OGH 7Ob216/99m

OGH7Ob216/99m8.9.1999

Der Oberste Gerichtshof hat durch den Hofrat des Obersten Gerichtshofes Dr. Schalich als Vorsitzenden und durch die Hofräte des Obersten Gerichtshofes Dr. Tittel, Hon-Prof. Dr. Danzl, Dr. Schenk und Dr. Schaumüller als weitere Richter in der Pflegschaftssache der Simone M*****, geboren am 22. März 1979 und des mj Oliver M*****, geboren am 1. November 1981, letzterer vertreten durch seine Mutter Waltraud M*****, über den Revisionsrekurs der Simone M***** und des mj Oliver M***** gegen den Beschluß des Landesgerichtes Klagenfurt als Rekursgericht vom 8. April 1999, GZ 2 R 81/99k-57, womit über Rekurs des Vaters Franz M*****, der Beschluß des Bezirksgerichtes Villach vom 19. Jänner 1999, GZ 3 P 2704/95v-54, abgeändert wurde, in nichtöffentlicher Sitzung den

Beschluß

gefaßt:

 

Spruch:

I. Dem Revisionsrekurs wird Folge gegeben. Der angefochtene Beschluß wird aufgehoben und dem Rekursgericht eine neuerliche Entscheidung aufgetragen.

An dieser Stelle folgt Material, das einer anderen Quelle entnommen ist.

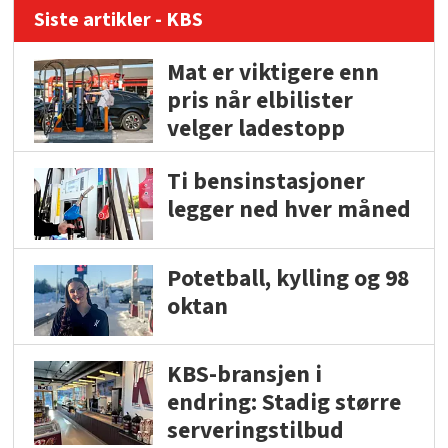
Siste artikler - KBS
Mat er viktigere enn
pris når elbilister
velger ladestopp
Ti bensinstasjoner
legger ned hver måned
Potetball, kylling og 98
oktan
KBS-bransjen i
endring: Stadig større
serveringstilbud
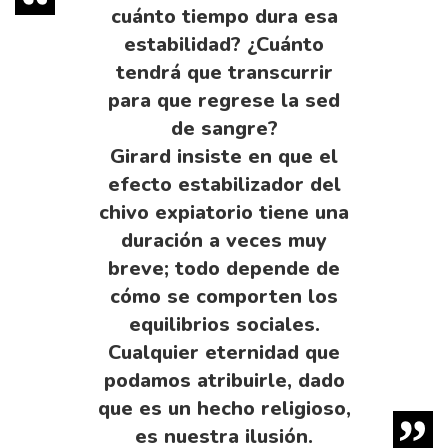
cuánto tiempo dura esa
estabilidad? ¿Cuánto
tendrá que transcurrir
para que regrese la sed
de sangre?
Girard insiste en que el
efecto estabilizador del
chivo expiatorio tiene una
duración a veces muy
breve; todo depende de
cómo se comporten los
equilibrios sociales.
Cualquier eternidad que
podamos atribuirle, dado
que es un hecho religioso,
es nuestra ilusión.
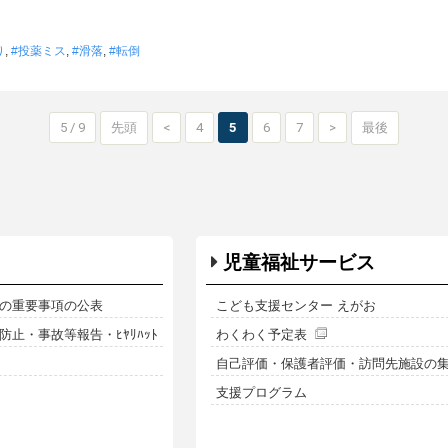
り
,
投薬ミス
,
滑落
,
転倒
5 / 9
先頭
<
4
5
6
7
>
最後
児童福祉サービス
の重要事項の公表
こども支援センター えがお
止・事故等報告・ﾋﾔﾘﾊｯﾄ
わくわく予定表
自己評価・保護者評価・訪問先施設の
支援プログラム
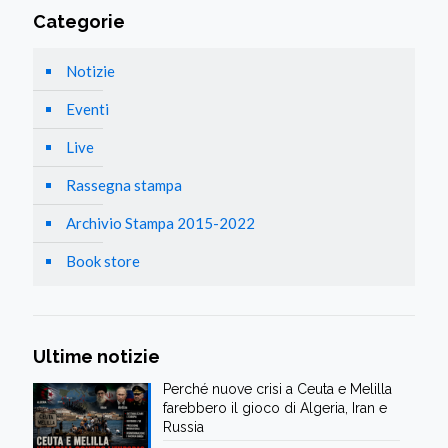
Categorie
Notizie
Eventi
Live
Rassegna stampa
Archivio Stampa 2015-2022
Book store
Ultime notizie
Perché nuove crisi a Ceuta e Melilla
farebbero il gioco di Algeria, Iran e
Russia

II. Die als Rekurs gegen den Beschluß des Rekursgerichts auf Abänderung des Zulassungsausspruchs ON 60 aufzufassende Eingabe des Vaters Franz M***** vom 8. 7. 1999, ON 62, wird zurückgewiesen.

Text

Begründung

Die unterhaltsberechtigten ehelichen Kinder Simone und Oliver M***** leben mit ihren Eltern Waltraud und Franz M***** im gemeinsamen Haushalt. Mit der Behauptung, der Vater komme zwar für die Kosten des gemeinsamen Hauses auf, erbringe aber insgesamt nur unzureichende Alimentationsleistungen, stellte die Mutter im Jahre 1994 den Antrag, vom Vater für die Kinder monatlich zu leistende Geldunterhaltszahlungen festzusetzen.

Mit ausdrücklicher Zustimmung des Vaters setzte das Erstgericht dessen Unterhaltszahlungen für beide Kinder zuletzt mit je S 5.000 monatlich fest. Die Eltern gingen dabei ausdrücklich davon aus, daß vom Vater über den festgesetzten Geldunterhalt hinaus noch Naturalleistungen in Form der Wohnkosten von monatlich S 660 pro Kind erbracht würden.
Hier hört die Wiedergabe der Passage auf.